3. Calculate the true positive rate. This is the proportion of true positives to positives. We Run the following code to obtain the TPR:

In [12]:
TPR = TP/P
print(TPR)

0.8484848484848485


Similarly, we can calculate false negatives and false-negative rate.

4. Calculate the number of false negatives FN with this code:

In [13]:
FN = sum( (y_test.values.ravel()==1) & (y_pred==0) )
print(FN)

20


5. Calculate the false-negative rate (FNR) with this code:

In [14]:
FNR = FN/P
print(FNR)

0.15151515151515152


6. Calculate the TNR and FPR of our test data.
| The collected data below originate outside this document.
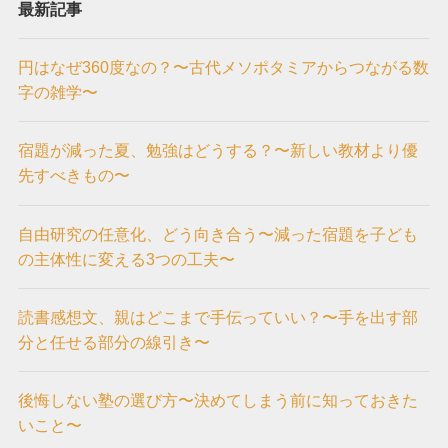
最新記事
円はなぜ360度なの？〜古代メソポタミアからつながる数
字の雑学〜
宿題が減った夏、勉強はどうする？〜新しい教材より優
先すべきもの〜
自由研究の任意化、どう向き合う〜減った宿題を子ども
の主体性に変える3つの工夫〜
読書感想文、親はどこまで手伝っていい？〜手を出す部
分と任せる部分の線引き〜
後悔しない塾の選び方〜決めてしまう前に知っておきた
いこと〜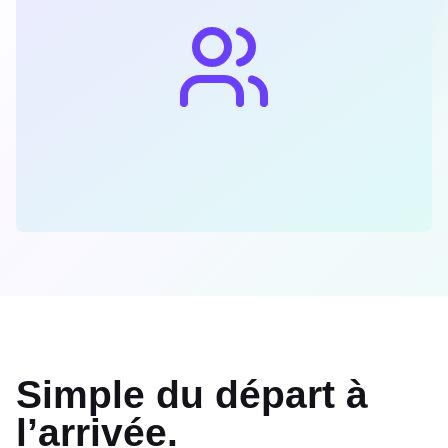
Simple du départ à
l’arrivée.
This is very similar to what we did earlier.

In [15]:
N= sum(y_test.values.ravel()==0)
print(N)

136


In [16]:
TN= sum((y_test.values.ravel()==0) & (y_pred==0))
print(TN)
# that yields: 133

FP = sum((y_test.values.ravel()==0) & (y_pred==1))
print(FP)
# that yields: 3

TNR = TN/N
FPR = FP/N
print('the true negative rate is {} and the false positive rate is {}'. format(TNR,FPR))

133
3
the true negative rate is 0.9779411764705882 and the false positive rate is 0.022058823529411766


### How to Interpret the true positive and false negative rates?
We can notice that FNR = 0.15151515151515152 and TPR = 0.8484848484848485 and they sum to 1. 
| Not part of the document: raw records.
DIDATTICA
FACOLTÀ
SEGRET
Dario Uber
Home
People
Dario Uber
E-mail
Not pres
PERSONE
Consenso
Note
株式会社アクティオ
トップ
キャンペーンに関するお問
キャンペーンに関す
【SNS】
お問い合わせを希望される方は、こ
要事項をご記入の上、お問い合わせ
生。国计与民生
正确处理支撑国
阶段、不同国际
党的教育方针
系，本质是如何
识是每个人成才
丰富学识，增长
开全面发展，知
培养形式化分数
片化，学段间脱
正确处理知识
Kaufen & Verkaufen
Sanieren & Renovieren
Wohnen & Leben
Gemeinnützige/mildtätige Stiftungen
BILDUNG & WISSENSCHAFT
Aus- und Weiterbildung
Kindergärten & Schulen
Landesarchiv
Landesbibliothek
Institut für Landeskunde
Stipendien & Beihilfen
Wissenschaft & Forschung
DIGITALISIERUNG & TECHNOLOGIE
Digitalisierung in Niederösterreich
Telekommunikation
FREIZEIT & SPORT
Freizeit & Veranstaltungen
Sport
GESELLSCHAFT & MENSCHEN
We can also notice that FPR = 0.022058823529411766 and TNR = 0.9779411764705882 and they sum to 1 as well. 

We can see that the trained model is performing well as the TPR  and TNR are much larger than FNR  and FPR. Specifically, the model is performing even better for the negative class as TNR = 0.9779411764705882 is very much larger than FPR = 0.022058823529411766. 
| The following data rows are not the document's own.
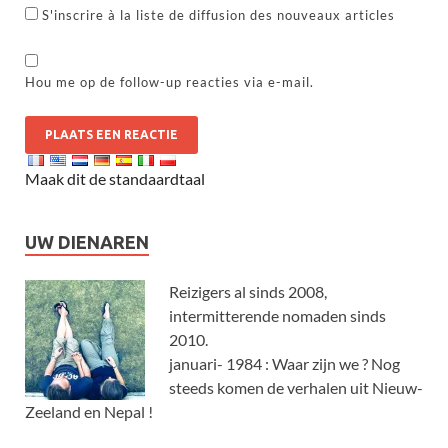
S'inscrire à la liste de diffusion des nouveaux articles
Hou me op de follow-up reacties via e-mail.
Maak dit de standaardtaal
UW DIENAREN
Reizigers al sinds 2008,
intermitterende nomaden sinds
2010.
januari- 1984 : Waar zijn we ? Nog
steeds komen de verhalen uit Nieuw-
Zeeland en Nepal !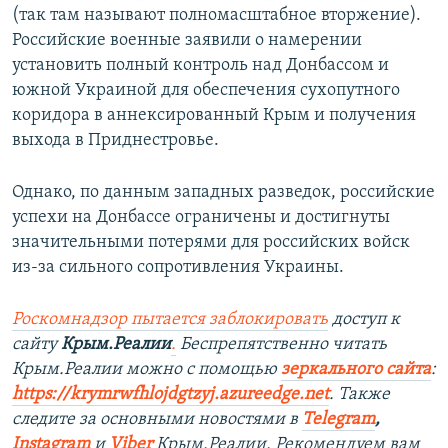
(так там называют полномасштабное вторжение).
Российские военные заявили о намерении
установить полный контроль над Донбассом и
южной Украиной для обеспечения сухопутного
коридора в аннексированный Крым и получения
выхода в Приднестровье.
Однако, по данным западных разведок, российские
успехи на Донбассе ограничены и достигнуты
значительными потерями для российских войск
из-за сильного сопротивления Украины.
Роскомнадзор пытается заблокировать
доступ к
сайту
Крым.Реалии
.
Беспрепятственно читать
Крым.Реалии можно с помощью
зеркального сайта
:
https://krymrwfhlojdgtzyj.azureedge.net
.
Также
следите за основными новостями в
Telegram
,
Instagram
и
Viber
Крым.Реалии. Рекомендуем вам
### 3. The confusion matrix
While we have manually calculated all the entries of the confusion matrix earlier, we can do that quickly in scikit-learn. 

7. Create a confusion matrix in scikit-learn with this code:

In [17]:
from sklearn.metrics import confusion_matrix
print(f"Confusion Matrix : \n {confusion_matrix(y_test, y_pred)}")

Confusion Matrix : 
 [[133   3]
 [ 20 112]]


All the information we need to calculate the TPR, FNR, TNR, and FPR is contained in the confusion matrix. 

### Additional classification metrics
We also note that there are many more classification metrics that can be derived from the confusion matrix. In fact, some of these are actually synonyms for ones we've already examined here. For example, the TPR is also called recall and sensitivity. 


### 4. Precision
Another metric that is often used for binary classification is precision: this is the proportion of positive predictions that are correct. 

8. Run the following code to calculate the model precision:

In [18]:
Precision = TP/ (TP+FP)
print(Precision)

0.9739130434782609


### 5. Recall
Also, recall is an important metric for evaluating binary classification. 

9. Run the following code to calculate the model recall:

In [19]:
Recall = TP/ (TP+FN)
print(Recall)

0.8484848484848485


As mentioned, the recall has been already calculated earlier as TPR. 

### 6. F1 Score
F1Score is another important metric to be considered. 

10. Run the following code to calculate F1Score. 

In [20]:
F1Score = 2*((Precision * Recall)/(Precision+Recall))
print(F1Score)

0.9068825910931174


### Classification report
In fact, it is possible to get the previous calculations in one report by using a built-in function classification_report in scikit-learn. 

11. Run the following code to generate a classification report in which it is required to import the function classification_report from the library then call that function on the y_test and y_pred. 

In [21]:
from sklearn.metrics import classification_report
print(f"Classification Report : \n {classification_report(y_test, y_pred)}")

Classification Report : 
               precision    recall  f1-score   support

           0       0.87      0.98      0.92       136
           1       0.97      0.85      0.91       132

    accuracy                           0.91       268
   macro avg       0.92      0.91      0.91       268
weighted avg       0.92      0.91      0.91       268



which shows the same calculations done earlier. Indeed, the values are rounded to two values in the report.